━━ DATASET
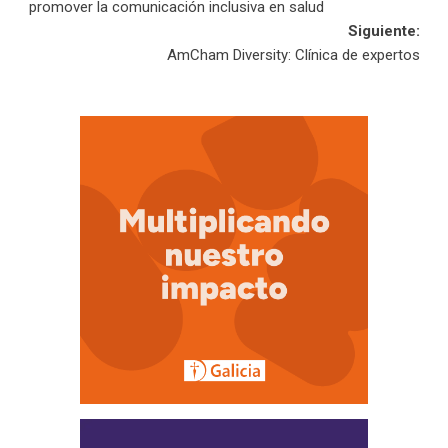
de
promover la comunicación inclusiva en salud
Siguiente:
entradas
AmCham Diversity: Clínica de expertos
━━━━
» **WHAT TO DO**
Your task is to set down every entry exactly, leaving out any picture it contains.

» **ANSWER BELOW**
de
promover la comunicación inclusiva en salud
Siguiente:
entradas
AmCham Diversity: Clínica de expertos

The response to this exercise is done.